Major Corporations Under Siege: Russian Cybercrime Collective Strikes Boots, British Airways, and BB

An international cybercrime collective, believed to originate from Russia, has recently targeted several major corporations, including British Airways, Boots, and the BBC, compromising the personal information of over 100,000 employees across these organisations. The group, known as Clop, orchestrated their attack through a vulnerability in a business infrastructure tool called MOVEit, a software used to securely transfer files within internal networks. This vulnerability allowed them access to multiple victims in a single mass hack​.

The group has not demanded a specific ransom amount but instead they have issued an ultimatum to the affected companies, requiring them to initiate negotiations by a specific date. If these companies fail to respond by the deadline, Clop threatens to publicly release the stolen data, which is suspected to include sensitive information such as names, addresses, National Insurance numbers, and bank details​​.

Clop's attack strategy is known as "doxware" and represents a shift from traditional ransomware tactics. Instead of merely encrypting data and demanding a ransom for its decryption, the group directly steals the data and threatens to publish it if their demands are not met. This approach is technically more challenging but has the advantage of preventing businesses from simply restoring their data from backups and ignoring the ransom demands​.

This attack has affected a broader network of organisations beyond the ones directly targeted. Many of the affected companies outsourced their payroll services to a third-party company, Zellis, which was also hit.
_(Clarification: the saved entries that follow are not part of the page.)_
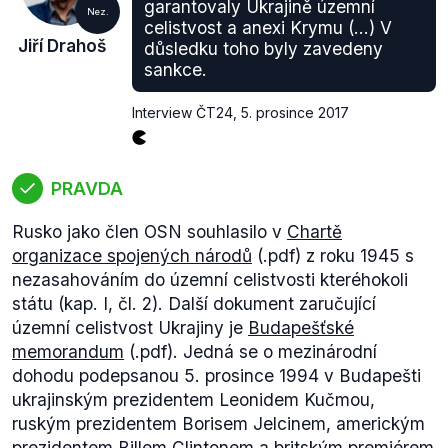
garantovaly Ukrajině územní
Nez.
celistvost a anexi Krymu (...) V
Jiří Drahoš
důsledku toho byly zavedeny
sankce.
Interview ČT24
,
5. prosince 2017
PRAVDA
Rusko jako člen OSN souhlasilo v
Chartě
organizace spojených národů
(.pdf) z roku 1945 s
nezasahováním do územní celistvosti kteréhokoli
státu (kap. I, čl. 2). Další dokument zaručující
územní celistvost Ukrajiny je
Budapešťské
memorandum
(.pdf). Jedná se o mezinárodní
dohodu podepsanou 5. prosince 1994 v Budapešti
ukrajinským prezidentem Leonidem Kučmou,
ruským prezidentem Borisem Jelcinem, americkým
prezidentem Billem Clintonem a britským premiérem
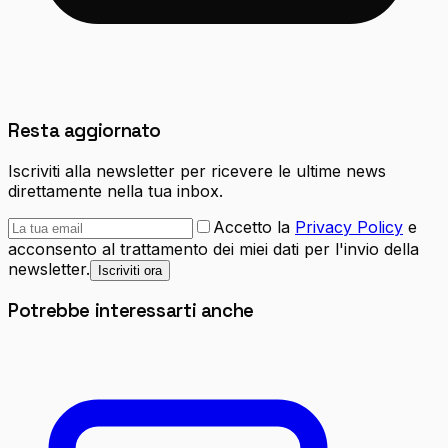
Resta aggiornato
Iscriviti alla newsletter per ricevere le ultime news
direttamente nella tua inbox.
Accetto la
Privacy Policy
e
acconsento al trattamento dei miei dati per l'invio della
newsletter.
Iscriviti ora
Potrebbe interessarti anche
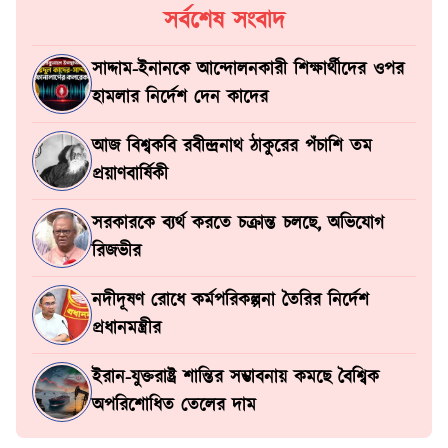
সর্বশেষ সংবাদ
সাদ্দাম-ইনানকে আন্দোলনকারী শিক্ষার্থীদের ওপর
হামলার নির্দেশ দেন কাদের
আজ বিশ্বকবি রবীন্দ্রনাথ ঠাকুরের পঁচাশি তম
প্রয়াণবার্ষিকী
সরকারকে ব্যর্থ করতে চক্রান্ত চলছে, অভিযোগ
রিজভীর
নদীদূষণ রোধে কর্মপরিকল্পনা তৈরির নির্দেশ
প্রধানমন্ত্রীর
ইরান-যুক্তরাষ্ট্র শান্তির সম্ভাবনায় কমছে বৈশ্বিক
অপরিশোধিত তেলের দাম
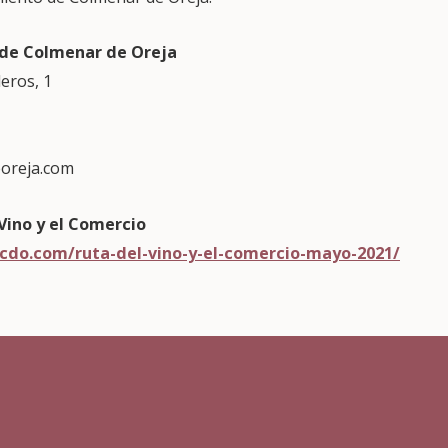
 de Colmenar de Oreja
leros, 1
oreja.com
Vino y el Comercio
ocdo.com/ruta-del-vino-y-el-comercio-mayo-2021/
Zellis, which used the vulnerable MOVEit software, has admitted that eight of its customers were affected but did not disclose their names. Other Zellis clients include Jaguar Land Rover, Harrods, and Dyson, raising concerns that hundreds of companies using the MOVEit software may be at risk​​.

In the aftermath of the attack, the group claimed to have information on hundreds of companies but remained vague about the specifics of their exploit. The group also claims to have deleted any data stolen from government entities, stating that they have no interest in exposing such information, which is a common strategy among professional hacking groups to avoid unnecessary attention from law enforcement​​.

The MOVEit spokesperson has said that they are working with cybersecurity experts to investigate the issue and ensure appropriate response measures. They have also engaged with federal law enforcement and other agencies regarding the vulnerability​. Despite these reassurances, experts caution that some of the targeted companies may succumb to the pressure and pay the ransom demands, potentially empowering the criminal group and perpetuating the cycle of such devastating attacks​​.